WHAT IS NEEDED -
All lines in the records that carry the string "CHÍNH" are to be shown.

EXERCISE MATERIALS -
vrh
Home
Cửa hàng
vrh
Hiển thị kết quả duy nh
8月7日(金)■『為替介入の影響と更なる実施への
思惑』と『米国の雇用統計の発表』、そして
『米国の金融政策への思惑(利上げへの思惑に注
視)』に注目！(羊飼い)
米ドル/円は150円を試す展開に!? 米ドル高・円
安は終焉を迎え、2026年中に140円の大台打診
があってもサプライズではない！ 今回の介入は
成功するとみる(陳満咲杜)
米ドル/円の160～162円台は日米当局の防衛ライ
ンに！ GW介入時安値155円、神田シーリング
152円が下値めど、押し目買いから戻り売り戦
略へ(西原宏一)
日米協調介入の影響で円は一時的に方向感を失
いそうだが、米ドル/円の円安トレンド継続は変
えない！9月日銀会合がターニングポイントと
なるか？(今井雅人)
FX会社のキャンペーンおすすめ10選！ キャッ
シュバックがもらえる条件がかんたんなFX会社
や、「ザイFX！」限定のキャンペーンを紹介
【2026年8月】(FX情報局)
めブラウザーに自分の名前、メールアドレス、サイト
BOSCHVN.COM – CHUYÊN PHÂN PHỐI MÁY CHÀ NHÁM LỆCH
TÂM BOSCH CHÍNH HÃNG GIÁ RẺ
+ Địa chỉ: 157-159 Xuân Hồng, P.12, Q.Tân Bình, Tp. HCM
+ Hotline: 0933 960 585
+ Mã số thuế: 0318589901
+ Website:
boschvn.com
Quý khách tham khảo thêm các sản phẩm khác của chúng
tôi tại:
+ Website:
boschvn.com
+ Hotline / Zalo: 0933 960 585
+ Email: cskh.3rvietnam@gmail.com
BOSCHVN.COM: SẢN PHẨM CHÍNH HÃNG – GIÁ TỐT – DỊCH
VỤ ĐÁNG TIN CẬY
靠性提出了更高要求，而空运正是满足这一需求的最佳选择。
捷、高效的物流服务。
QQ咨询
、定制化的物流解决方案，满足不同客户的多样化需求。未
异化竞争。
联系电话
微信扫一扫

WRITTEN REPLY -
TÂM BOSCH CHÍNH HÃNG GIÁ RẺ
BOSCHVN.COM: SẢN PHẨM CHÍNH HÃNG – GIÁ TỐT – DỊCH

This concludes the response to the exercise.